Fri Jan 20 11:48:40 EST 2012

> This seems to be a horrible complexe topic, with
> much sensible information behind - the exact algorithm
> seems to be much of a secret.
[…]
> Am I completely wrong and there is much more magic
> behind? Has somebody here an deep insight and might
> share it with us?

It depends on a platform. For M/MX/T the hashing algorithm is considered 
to be a kind of business secret (said to be patented, etc). For EX it's 
more or less widely known. I've been provided with it several times 
including one time by JTAC as a reply to a question, which had nothing 
to do with this topic. Not sure if it's covered with NDA, so I'd rather 
not quote it here in details, though there is nothing very special. 4 
lower bits of src-IP XORed with 4 lower bits of dst-IP XORed with 4 
lower bits of this XORed with 4 lower bits of that (TCP/UDP ports and 
some other fields, which are, AFAIR, listed in the EX docs) and so on 
several times. For IP traffic (doesn't matter routed or bridged) bits 
from MACs are never included, for non-IP (MPLS as well) they play the 
main role (this is documented), which can bring some surprises if you 
don't care (see Mark's report on suffering from this). Resulting hash 
value MOD number of next-hops defines the outgoing one. I think, if you 
ask your SE or JTAC, they will provide you with the exact formula for EX.

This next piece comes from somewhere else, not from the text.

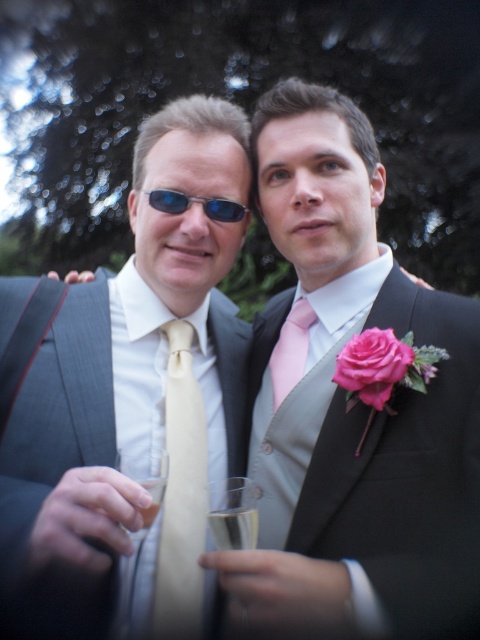 You are a photographer at a formal event. You need to adjust the lighting to ensure both the matte gold tie at center and the blue reflective sunglasses at upper center are visible. Which object should you focus on first to avoid reflections?

The blue reflective sunglasses at upper center should be focused on first because they are above the matte gold tie at center and may cause more glare due to their reflective surface.

You are a photographer at a wedding reception. You need to take a photo of the black satin suit at center. The camera you are using has a minimum focusing distance of 30 inches. Can you take the photo without moving the camera or the subject?

The black satin suit at center and camera are 32.27 inches apart from each other. Since the minimum focusing distance is 30 inches, the camera can focus on the black satin suit at center as the distance is within the required range.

What about the M/MX/T algorithm, the main differences are:
— uses more bits from different headers,
— is configurable (AFAIR, either per chassis or per FPC) in contrast to 
hard-coded in EX,
— quite significantly differs for PFE families e. g. I-chip, Trio.
— for Trio it's configured in a different knob, but last time I checked, 
the docs were not aware of this.
— for ECMP it can do asymmetric LB signaled with BW communities. 
Next-hops are given weights (w1, w2, … wN) scaled to [0 ; V_max], where 
V_max is the maximum possible hash value. The resulting hash value V is 
compared to these weights in a cycle from lowest to highest. If V<wX, 
X-th NH is chosen for forwarding. This is comparatively resource 
consuming (several CMPs for each packet instead of a single MOD), so 
requires some magic from the network processor. On EX you can also 
configure the BW community tagging for ECMP paths, but the LB will still 
be equal.

As far as I understand, the main goal of the hashing algorithm (what is 
worth to be patented) is the ability to produce as much close to 
uniformly distributed semi-random hash values for any set of input 
variables in order to make LB smoother. This can be really not that easy 
for flexibly configurable input fields, though I have no idea how much 
magic it requires in practice. Other difficult tasks are (though there 
were some objections in one of the previous threads) the flexibility of 
configurable conditional (e. g. if it's IP use this, if it's MPLS, use 
that) extraction of deep bits from nested headers, the length and number 
of fields needed to be pushed to ALU and processed by hashing algorithm, 
and the consequent performance constrains.

P. S. LB hashing is performed on ingress PFE.

--
Regards,
Pavel